┌──
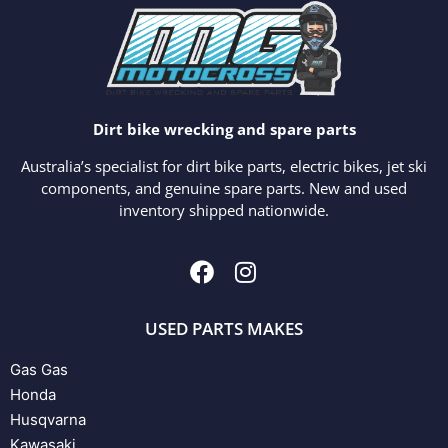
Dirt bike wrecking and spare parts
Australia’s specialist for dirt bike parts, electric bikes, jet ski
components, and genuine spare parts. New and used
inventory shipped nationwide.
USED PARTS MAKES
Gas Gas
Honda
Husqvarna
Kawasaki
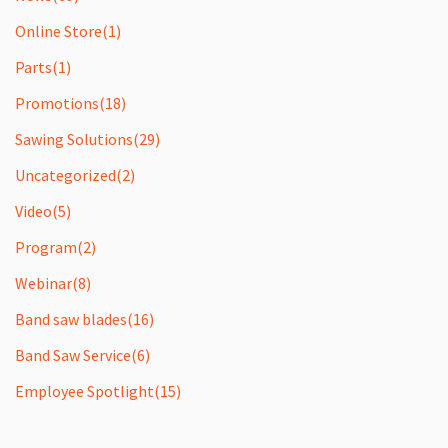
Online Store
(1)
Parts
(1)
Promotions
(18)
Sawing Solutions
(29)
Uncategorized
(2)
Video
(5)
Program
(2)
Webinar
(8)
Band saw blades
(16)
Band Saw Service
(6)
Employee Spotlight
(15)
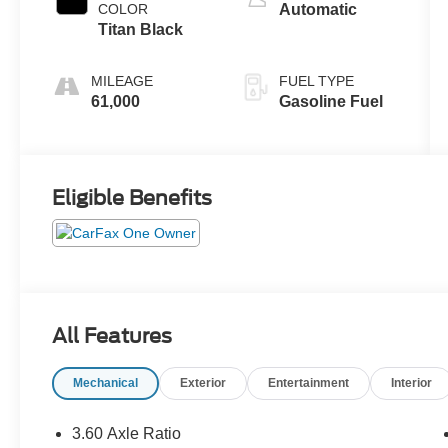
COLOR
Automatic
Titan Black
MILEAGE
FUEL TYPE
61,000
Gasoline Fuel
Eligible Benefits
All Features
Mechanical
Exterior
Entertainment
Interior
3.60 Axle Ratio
└──
┌──
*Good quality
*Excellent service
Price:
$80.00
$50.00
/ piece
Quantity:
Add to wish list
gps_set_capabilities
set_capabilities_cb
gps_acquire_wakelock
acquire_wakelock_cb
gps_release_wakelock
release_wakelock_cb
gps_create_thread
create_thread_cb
└──
┌──
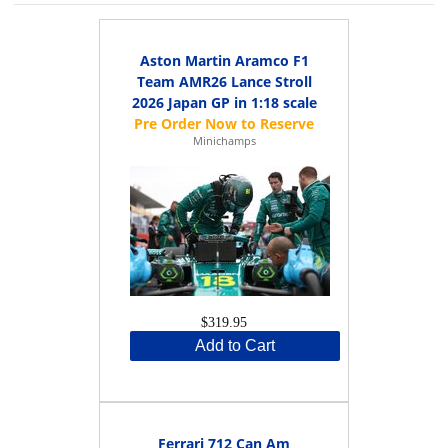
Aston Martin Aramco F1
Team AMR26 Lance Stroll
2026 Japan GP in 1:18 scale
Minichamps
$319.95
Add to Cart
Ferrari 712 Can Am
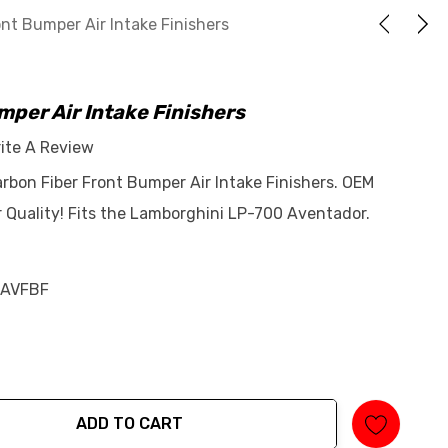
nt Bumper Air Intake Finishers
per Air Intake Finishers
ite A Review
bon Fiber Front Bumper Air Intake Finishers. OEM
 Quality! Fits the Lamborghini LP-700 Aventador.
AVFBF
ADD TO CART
└──
▶ _Required work_
Only lines holding "spare" are wanted; copy all of them from the listing.

▶ _Solution for this problem_
Dirt bike wrecking and spare parts
components, and genuine spare parts. New and used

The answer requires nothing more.